§ **AIM OF THE TASK**: Identify each line below containing the string "Untuk" and copy it.

[Page-level text extractions]
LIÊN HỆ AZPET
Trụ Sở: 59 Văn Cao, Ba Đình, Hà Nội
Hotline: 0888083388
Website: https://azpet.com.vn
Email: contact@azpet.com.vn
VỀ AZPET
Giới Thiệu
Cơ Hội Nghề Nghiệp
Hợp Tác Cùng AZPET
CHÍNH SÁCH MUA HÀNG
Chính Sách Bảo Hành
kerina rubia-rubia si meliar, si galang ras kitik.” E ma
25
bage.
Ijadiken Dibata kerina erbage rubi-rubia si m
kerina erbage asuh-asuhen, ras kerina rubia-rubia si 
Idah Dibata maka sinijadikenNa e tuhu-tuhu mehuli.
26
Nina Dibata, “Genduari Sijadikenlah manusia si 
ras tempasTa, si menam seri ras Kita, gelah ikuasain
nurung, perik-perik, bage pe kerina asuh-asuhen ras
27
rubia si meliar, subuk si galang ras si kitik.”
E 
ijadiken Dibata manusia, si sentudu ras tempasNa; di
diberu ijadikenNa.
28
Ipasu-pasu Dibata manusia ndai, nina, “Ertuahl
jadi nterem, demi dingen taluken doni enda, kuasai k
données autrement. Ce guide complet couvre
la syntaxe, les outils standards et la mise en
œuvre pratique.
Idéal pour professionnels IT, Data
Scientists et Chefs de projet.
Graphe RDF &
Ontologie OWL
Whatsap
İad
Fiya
==
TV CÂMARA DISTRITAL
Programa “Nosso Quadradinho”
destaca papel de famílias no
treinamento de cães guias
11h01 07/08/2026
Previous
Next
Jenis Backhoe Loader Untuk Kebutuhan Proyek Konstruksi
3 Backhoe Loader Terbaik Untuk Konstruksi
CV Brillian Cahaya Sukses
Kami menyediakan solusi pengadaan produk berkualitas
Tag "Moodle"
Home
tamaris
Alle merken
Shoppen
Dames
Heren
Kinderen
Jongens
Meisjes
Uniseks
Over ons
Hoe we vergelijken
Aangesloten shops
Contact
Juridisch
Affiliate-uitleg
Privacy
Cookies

§ **SOLVED EXERCISE**:
Jenis Backhoe Loader Untuk Kebutuhan Proyek Konstruksi
3 Backhoe Loader Terbaik Untuk Konstruksi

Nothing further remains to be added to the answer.